Claudie Dadu

ci contre dessin « Fil long/ Poil lent » cheveux sous verre = 50×50

Mes interrogations sur la perméabilité des frontières entre l’espace public et l’espace privé occupent une place centrale tant dans l’élaboration que dans la monstration de mon travail. Le corps humain en est l’outil, le média, l’interface, la présence.

Dans cet intervalle émotionnel procuré par l’utilisation corporelle, le trouble des formes et l’ambiguïté des apparences proposent aussi des réflexions sur les pressions sociales exercées sur les corps et leurs représentations.

En abordant le poids ou la gravité des problématiques corporelles avec le plus de légèreté possible, j’utilise mon corps comme outil et comme lieu de transformation et parfois comme présence exhibante .

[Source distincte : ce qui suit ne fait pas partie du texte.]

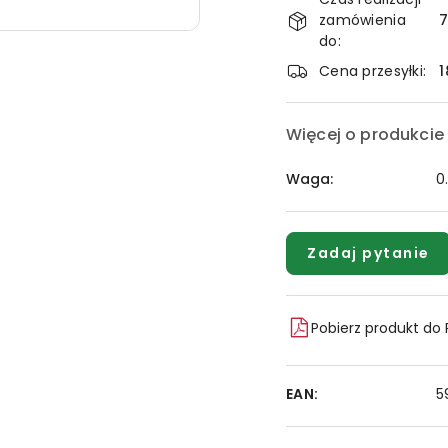
i
zamówienia
7
dostawa
do:
Cena przesyłki:
1
Więcej o produkcie
Waga:
0
Zadaj pytanie
Pobierz produkt do
EAN:
5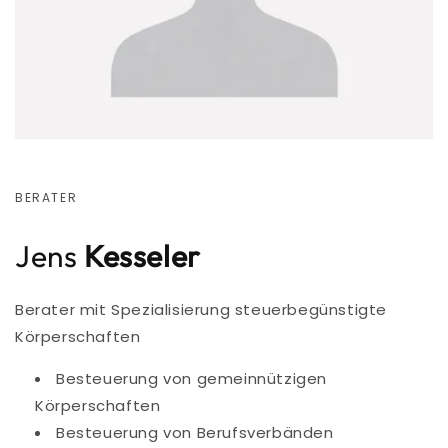
BERATER
Jens
Kesseler
Berater mit Spezialisierung steuerbegünstigte
Körperschaften
Besteuerung von gemeinnützigen
Körperschaften
Besteuerung von Berufsverbänden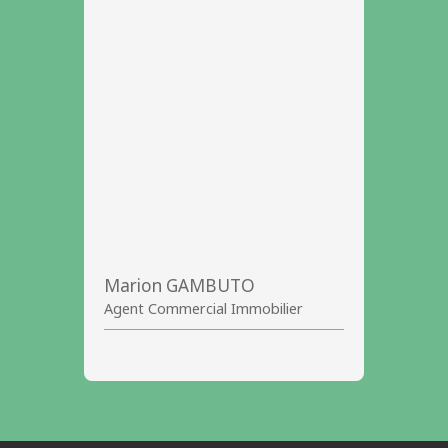
Marion GAMBUTO
Agent Commercial Immobilier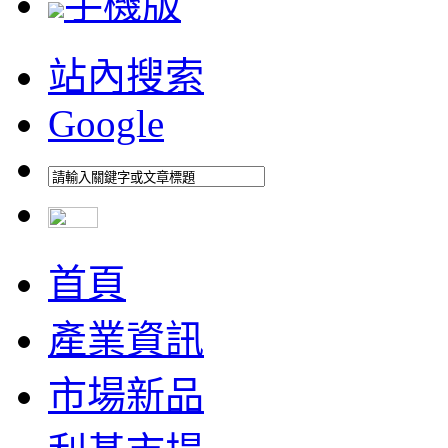
手機版
站內搜索
Google
首頁
產業資訊
市場新品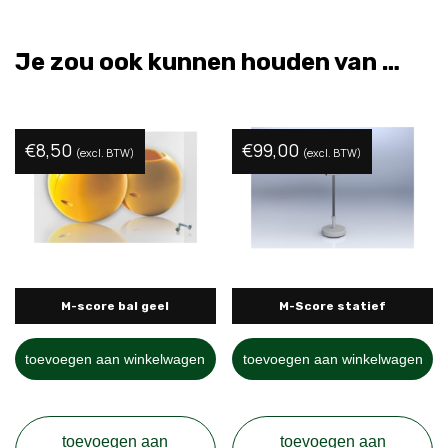
Je zou ook kunnen houden van …
€
8,50
€
99,00
(excl. BTW)
(excl. BTW)
M-score bal geel
M-Score statief
toevoegen aan winkelwagen
toevoegen aan winkelwagen
toevoegen aan
toevoegen aan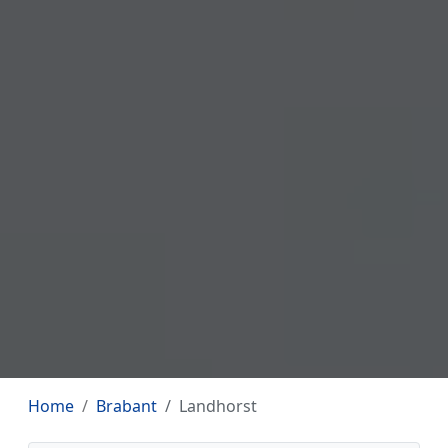
Home
Brabant
Landhorst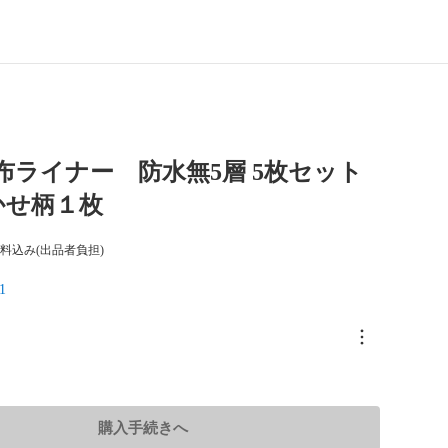
】布ライナー 防水無5層 5枚セット
かせ柄１枚
料込み(出品者負担)
1
購入手続きへ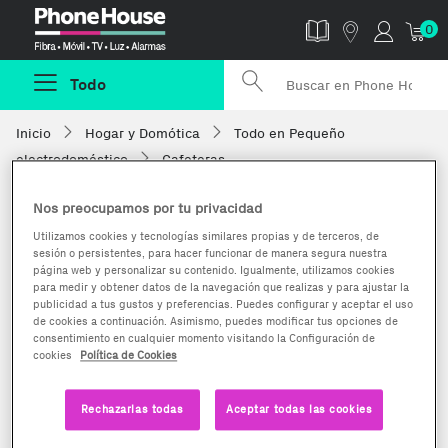
Phonehouse
0
Todo
Inicio
Hogar y Domótica
Todo en Pequeño
electrodoméstico
Cafeteras
Nos preocupamos por tu privacidad
Utilizamos cookies y tecnologías similares propias y de terceros, de
sesión o persistentes, para hacer funcionar de manera segura nuestra
página web y personalizar su contenido. Igualmente, utilizamos cookies
para medir y obtener datos de la navegación que realizas y para ajustar la
publicidad a tus gustos y preferencias. Puedes configurar y aceptar el uso
de cookies a continuación. Asimismo, puedes modificar tus opciones de
consentimiento en cualquier momento visitando la Configuración de
cookies
Política de Cookies
Rechazarlas todas
Aceptar todas las cookies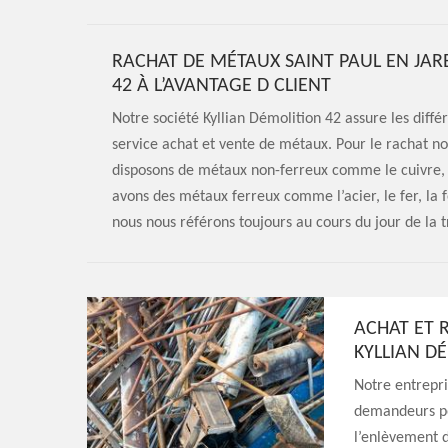
RACHAT DE MÉTAUX SAINT PAUL EN JAR
42 À L’AVANTAGE D CLIENT
Notre société Kyllian Démolition 42 assure les diff
service achat et vente de métaux. Pour le rachat no
disposons de métaux non-ferreux comme le cuivre, l’a
avons des métaux ferreux comme l’acier, le fer, la fo
nous nous référons toujours au cours du jour de la t
ACHAT ET 
KYLLIAN D
Notre entrepri
demandeurs po
l’enlèvement d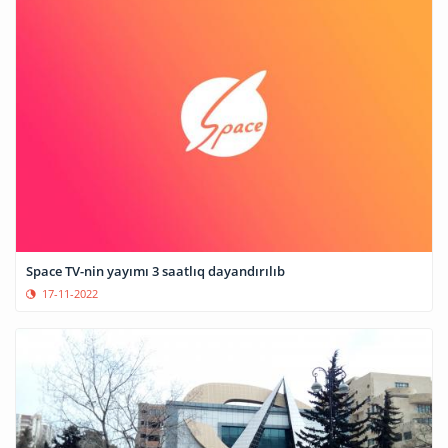
Space TV-nin yayımı 3 saatlıq dayandırılıb
17-11-2022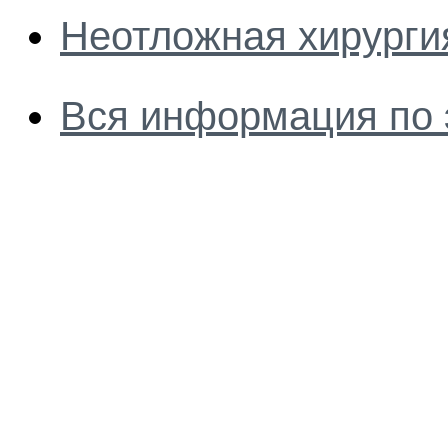
Неотложная хирургия
Вся информация по 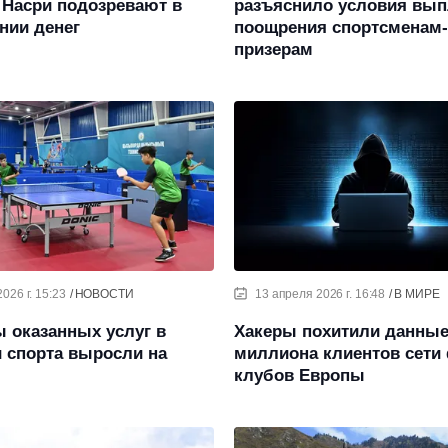
 Насри подозревают в
разъяснило условия вы
нии денег
поощрения спортсменам-
призерам
026 г. 15:23
НОВОСТИ
13 апреля 2026 г. 16:48
В МИРЕ
 оказанных услуг в
Хакеры похитили данные
 спорта выросли на
миллиона клиентов сети 
клубов Европы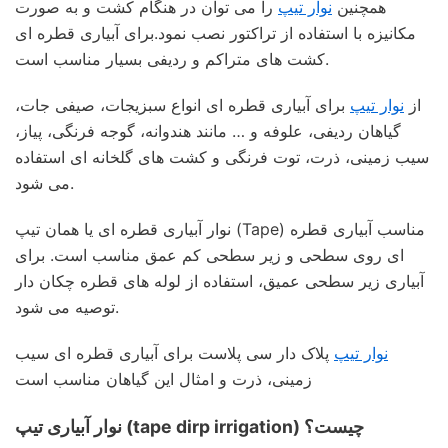
همچنین
نوار تیپ
را می توان در هنگام کشت و به صورت
مکانیزه با استفاده از تراکتور نصب نمود.برای آبیاری قطره ای
کشت های متراکم و ردیفی بسیار مناسب است.
از
نوار تیپ
برای آبیاری قطره ای انواع سبزیجات، صیفی جات،
گیاهان ردیفی، علوفه و … مانند هندوانه، گوجه فرنگی، پیاز،
سیب زمینی، ذرت، توت فرنگی و کشت های گلخانه ای استفاده
می شود.
نوار آبیاری قطره ای یا همان تیپ (Tape) مناسب آبیاری قطره
ای روی سطحی و زیر سطحی کم عمق مناسب است. برای
آبیاری زیر سطحی عمیق، استفاده از لوله های قطره چکان دار
توصیه می شود.
نوار تیپ
پلاک دار سی پلاست برای آبیاری قطره ای سیب
زمینی، ذرت و امثال این گیاهان مناسب است
نوار آبیاری تیپ (tape dirp irrigation) چیست؟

Ce qui m’intéresse donc dans mon engagement d’artiste et dans mes recherches n’est pas d’émettre un avis moral sur une esthétique corporelle mais de faire partager mon désir de liberté en proposant des jeux qui se situent au sein même de la porosité de ces frontières entre espace public et espace privé.

Mes cheveux  ramassés tous les jours sont  directement  impliqués dans  mes dessins, ils en sont les traits…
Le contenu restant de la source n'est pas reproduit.